"Stay—show this gentleman into another room. I will go first into the library; wait for me, Leonard." The man nodded, and ushered Leonard into the dining-room. Then pausing before the door of the library, and listening an instant, as if fearful to disturb some mood of inspiration, opened it very softly. To his ineffable disgust, Harley pushed before, and entered abruptly. It was a large room, lined with books from the floor to the ceiling. Books were on all the tables—books were on all the chairs. Harley seated himself on a folio of Raleigh's History of the World, and cried:
"I have brought you a treasure!"
"What is it?" said Norreys, good-humoredly, looking up from his desk.
"A mind!"
"A mind!" echoed Norreys, vaguely. "Your own?"
"Pooh—I have none—I have only a heart and a fancy. Listen: you remember the boy we saw reading at the book-stall. I have caught him for you, and you shall train him into a man. I have the warmest interest in his future—- for I knew some of his family—and one of that family was very dear to me. As for money, he has not a shilling, and not a shilling would he accept, gratis, from you or me either. But he comes with bold heart to work—and work you must find him." Harley then rapidly told his friend of the two offers he had made to Leonard—and Leonard's choice.
"This promises very well; for letters a man must have a strong vocation as he should have for law—I will do all that you wish."
Harley rose with alertness—shook Norreys cordially by the hand—hurried out of the room, and returned with Leonard.
Mr. Norreys eyed the young man with attention. He was naturally rather severe than cordial in his manner to strangers—contrasting in this, as in most things, the poor vagabond Burley. But he was a good judge of the human countenance, and he liked Leonard's. After a pause he held out his hand.
"Sir," said he, "Lord L'Estrange tells me that you wish to enter literature as a calling, and no doubt to study it as an art. I may help you in this, and you, meanwhile, can help me. I want an amanuensis—I offer you that place. The salary will be proportioned to the services you will render me. I have a room in my house at your disposal. When I first came up to London, I made the same choice that I hear you have done.

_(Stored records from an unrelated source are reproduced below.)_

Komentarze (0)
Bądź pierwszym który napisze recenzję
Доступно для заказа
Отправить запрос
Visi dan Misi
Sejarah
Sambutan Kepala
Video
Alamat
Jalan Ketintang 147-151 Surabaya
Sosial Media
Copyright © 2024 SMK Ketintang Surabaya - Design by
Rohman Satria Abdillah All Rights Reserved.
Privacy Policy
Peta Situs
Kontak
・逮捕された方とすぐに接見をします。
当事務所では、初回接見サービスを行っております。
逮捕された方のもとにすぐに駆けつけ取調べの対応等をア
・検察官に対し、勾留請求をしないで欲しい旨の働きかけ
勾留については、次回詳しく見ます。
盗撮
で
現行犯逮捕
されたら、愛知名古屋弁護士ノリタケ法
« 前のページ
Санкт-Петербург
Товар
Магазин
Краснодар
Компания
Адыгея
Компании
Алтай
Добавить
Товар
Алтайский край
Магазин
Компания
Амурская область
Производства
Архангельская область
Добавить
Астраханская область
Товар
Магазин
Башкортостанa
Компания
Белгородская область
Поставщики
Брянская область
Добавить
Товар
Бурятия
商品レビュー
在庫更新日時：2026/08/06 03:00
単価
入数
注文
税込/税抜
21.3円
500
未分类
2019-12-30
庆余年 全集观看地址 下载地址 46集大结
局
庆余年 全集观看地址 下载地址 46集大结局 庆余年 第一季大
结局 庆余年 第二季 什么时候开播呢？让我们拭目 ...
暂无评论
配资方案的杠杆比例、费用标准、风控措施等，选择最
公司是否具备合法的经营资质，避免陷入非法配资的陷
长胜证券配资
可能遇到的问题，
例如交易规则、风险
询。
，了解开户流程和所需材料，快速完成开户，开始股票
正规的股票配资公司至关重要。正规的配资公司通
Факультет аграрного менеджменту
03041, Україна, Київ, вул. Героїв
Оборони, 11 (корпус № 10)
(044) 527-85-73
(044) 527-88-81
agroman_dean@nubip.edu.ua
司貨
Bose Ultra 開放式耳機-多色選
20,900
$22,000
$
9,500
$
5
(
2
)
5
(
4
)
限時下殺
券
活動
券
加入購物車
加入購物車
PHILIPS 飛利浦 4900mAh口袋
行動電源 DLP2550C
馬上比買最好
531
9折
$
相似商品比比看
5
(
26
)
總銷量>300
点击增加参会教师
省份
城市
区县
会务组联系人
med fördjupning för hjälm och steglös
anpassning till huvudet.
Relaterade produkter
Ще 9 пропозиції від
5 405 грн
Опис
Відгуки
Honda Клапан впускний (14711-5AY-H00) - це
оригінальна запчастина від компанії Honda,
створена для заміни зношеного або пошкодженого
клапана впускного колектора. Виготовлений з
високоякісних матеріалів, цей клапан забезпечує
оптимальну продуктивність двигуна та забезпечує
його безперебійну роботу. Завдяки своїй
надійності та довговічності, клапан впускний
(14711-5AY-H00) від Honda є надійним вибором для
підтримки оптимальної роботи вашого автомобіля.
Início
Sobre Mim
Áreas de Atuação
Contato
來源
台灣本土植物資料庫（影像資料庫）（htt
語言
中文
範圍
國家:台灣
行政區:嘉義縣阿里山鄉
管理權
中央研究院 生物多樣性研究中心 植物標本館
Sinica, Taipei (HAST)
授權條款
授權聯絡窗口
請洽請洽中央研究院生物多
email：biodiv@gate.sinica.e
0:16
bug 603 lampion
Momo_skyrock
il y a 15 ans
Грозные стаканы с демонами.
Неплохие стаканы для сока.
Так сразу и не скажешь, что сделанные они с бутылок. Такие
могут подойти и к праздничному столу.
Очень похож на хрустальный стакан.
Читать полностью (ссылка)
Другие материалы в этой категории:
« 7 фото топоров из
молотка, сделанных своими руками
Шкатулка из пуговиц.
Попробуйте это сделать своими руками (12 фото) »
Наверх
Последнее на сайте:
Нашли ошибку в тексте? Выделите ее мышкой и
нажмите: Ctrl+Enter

I have no cause, even in a worldly point of view, to repent my choice. It gave me an income larger than my wants. I trace my success to these maxims, which are applicable to all professions: 1st. Never to trust to genius—for what can be obtained by labor; 2dly. Never to profess to teach what we have not studied to understand; 3dly. Never to engage our word to what we do not do our best to execute. With these rules, literature, provided a man does not mistake his vocation for it, and will, under good advice, go through the preliminary discipline of natural powers, which all vocations require, is as good a calling as any other. Without them a shoeblack's is infinitely better."